● What you will do:
Your task is to repeat the data exactly, every line of it.

Saved entries
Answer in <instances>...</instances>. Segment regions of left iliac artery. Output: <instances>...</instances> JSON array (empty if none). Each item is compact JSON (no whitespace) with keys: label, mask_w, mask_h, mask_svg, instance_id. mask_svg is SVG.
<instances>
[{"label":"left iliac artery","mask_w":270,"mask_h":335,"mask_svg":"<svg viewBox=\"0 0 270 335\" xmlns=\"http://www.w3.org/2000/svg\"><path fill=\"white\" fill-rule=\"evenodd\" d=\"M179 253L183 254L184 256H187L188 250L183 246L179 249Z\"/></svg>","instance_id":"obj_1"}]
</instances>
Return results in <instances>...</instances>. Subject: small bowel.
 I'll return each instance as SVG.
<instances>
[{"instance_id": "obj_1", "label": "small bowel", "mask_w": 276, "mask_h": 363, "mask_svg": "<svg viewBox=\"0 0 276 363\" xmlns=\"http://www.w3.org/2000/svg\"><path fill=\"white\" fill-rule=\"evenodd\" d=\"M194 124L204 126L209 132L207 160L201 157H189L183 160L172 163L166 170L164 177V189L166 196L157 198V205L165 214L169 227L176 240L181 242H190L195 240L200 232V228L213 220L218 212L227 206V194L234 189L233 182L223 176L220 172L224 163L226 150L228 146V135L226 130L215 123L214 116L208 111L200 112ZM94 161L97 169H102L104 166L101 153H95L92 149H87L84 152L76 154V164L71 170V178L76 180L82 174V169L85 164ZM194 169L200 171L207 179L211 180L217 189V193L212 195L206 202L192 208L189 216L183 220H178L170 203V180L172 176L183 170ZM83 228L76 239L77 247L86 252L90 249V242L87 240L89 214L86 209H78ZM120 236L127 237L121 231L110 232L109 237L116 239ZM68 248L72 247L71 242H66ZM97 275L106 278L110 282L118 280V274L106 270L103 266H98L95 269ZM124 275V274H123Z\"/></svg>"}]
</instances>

● Solution to this exercise:
Answer in <instances>...</instances>. Segment regions of left iliac artery. Output: <instances>...</instances> JSON array (empty if none). Each item is compact JSON (no whitespace) with keys: label, mask_w, mask_h, mask_svg, instance_id. mask_svg is SVG.
<instances>
[{"label":"left iliac artery","mask_w":270,"mask_h":335,"mask_svg":"<svg viewBox=\"0 0 270 335\" xmlns=\"http://www.w3.org/2000/svg\"><path fill=\"white\" fill-rule=\"evenodd\" d=\"M179 253L183 254L184 256H187L188 250L183 246L179 249Z\"/></svg>","instance_id":"obj_1"}]
</instances>
Return results in <instances>...</instances>. Subject: small bowel.
 I'll return each instance as SVG.
<instances>
[{"instance_id": "obj_1", "label": "small bowel", "mask_w": 276, "mask_h": 363, "mask_svg": "<svg viewBox=\"0 0 276 363\" xmlns=\"http://www.w3.org/2000/svg\"><path fill=\"white\" fill-rule=\"evenodd\" d=\"M194 124L204 126L209 132L207 160L201 157H189L183 160L172 163L166 170L164 177V189L166 196L157 198V205L165 214L169 227L176 240L181 242H190L195 240L200 232V228L213 220L218 212L227 206V194L234 189L233 182L223 176L220 172L224 163L226 150L228 146V135L226 130L215 123L214 116L208 111L200 112ZM94 161L97 169H102L104 166L101 153H95L92 149H87L84 152L76 154V164L71 170V178L76 180L82 174V169L85 164ZM194 169L200 171L207 179L211 180L217 189V193L212 195L206 202L192 208L189 216L183 220H178L170 203V180L172 176L183 170ZM83 228L76 239L77 247L86 252L90 249V242L87 240L89 214L86 209H78ZM120 236L127 237L121 231L110 232L109 237L116 239ZM68 248L72 247L71 242H66ZM97 275L106 278L110 282L118 280V274L106 270L103 266H98L95 269ZM124 275V274H123Z\"/></svg>"}]
</instances>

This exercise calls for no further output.